Sunday, June 28, 2015

i actually take the liked music on my fb profile very seriously like i can't let it represent me inaccurately so i have to keep updating and pruning

Sunday, June 21, 2015

if you're wondering where i've been i confess

i've just been taking pictures of the cats




most of the pics are of crystal cos she's my fave more cooperative with my cathandling her into my lap and screaming 'LOVE ME' while i snapchat her to my friend in minnesota

but there's also athena


who is very pretty and fluffy and small and swipes at you if you piss her off


crystal tho


athena usually never sits in peoples laps so we wanted to capture this moment

tho it's become a pretty common occurence now. plus it's not all it's cracked up to be, her claws are sharp.

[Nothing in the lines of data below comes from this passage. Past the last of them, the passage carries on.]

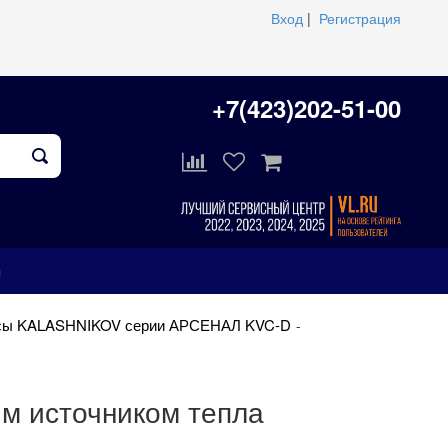
Вход
|
Регистрация
+7(423)202-51-00
ы
есы KALASHNIKOV серии АРСЕНАЛ KVC-D
м источником тепла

'once again i am forced to submit to this ceaseless violation of my autonomy and privacy. will the torture never end?'

yeah, right, like shes that fancy.



i like getting pics of them lying together, but crystal's been acting weird lately? she keeps stalking and pouncing on athena, swiping at her face, and not in a friendly way. it's bizarre, she's usually the more docile/gentle one, so i am concerned.


i just really love cats.

the weirdest thing is when you're on facebook and you see two friends who you met completely randomly are friends with each other

like 'you're my boyfriend's friend how do you know my cousin???'

also bizarre is when you add people on facebook for one semester for a group project or s/t and then months later you have no idea who they are
man it's been a while since i've blogged

Friday, May 8, 2015

i don't want to be at uni anymore

i don't want to be anywhere anymore

Wednesday, April 29, 2015

hi joi

Saturday, April 25, 2015

they say that nobody hates a fandom more than ex fans and i think theres truth in there

rrrrrrrgh i just hate bbc sherlock so much it's disgusting racist sexist homophobic queerbaiting trash wrapped up in scenery porn and contrived plot twists for ~drama~ with no emotional follow through

like seriously

- london is one of the most ethnically diverse cities on earth and like 99% of the cast is white bread mayo

- except for the asian gangsters or waifish doll-like asian girl yay fetishisation

- like really

- anderson is portrayed as a bitch just bcos she doesnt immediately fall over and kiss the ass of the asshole protag who abuses witnesses for faster results and is a dick to everyone around him

- sherlock's entirely unnecessary comments on her sex life

- the lesbian falls for the man ofc, grossssss

- DO I NEED TO EVEN MENTION THE QUEERBAITING HOLY SHIT

- like moffat and crew never have any intention of making the characters canonically queer so stop using your fanbase and then mocking them for shipping the two characters

- seriously, you knowingly put in things to tease queer fans already desperate for representation and then laugh it off like 'oh no but they couldn't actually be gay!!! that would be ridiculous hahahah!' like thank you. thank you that a whole group of marginalised people's identities is a joke to you. thanks

- what!! the fuck!!! was the first ep of s3!!! FANS SPENT THE TWO YEAR HIATUS COMING UP WITH AMAZING THEORIES THAT YOU COULD NEVER HAVE THOUGHT UP, MOFFAT, AND THAT IS WHY YOU DIDNT EVEN SHOW HOW SHERLOCK SURVIVED THE FALL, BECAUSE YOU LITERALLY HAD NO FUCKING CLUE AND IT WAS ALL FOR DRAMA. once you look past the shock value there is nothing there. a writer doesn't get to conveniently avoid the questions, that's not how writing works, your writing needs internal consistency or it's bullshit.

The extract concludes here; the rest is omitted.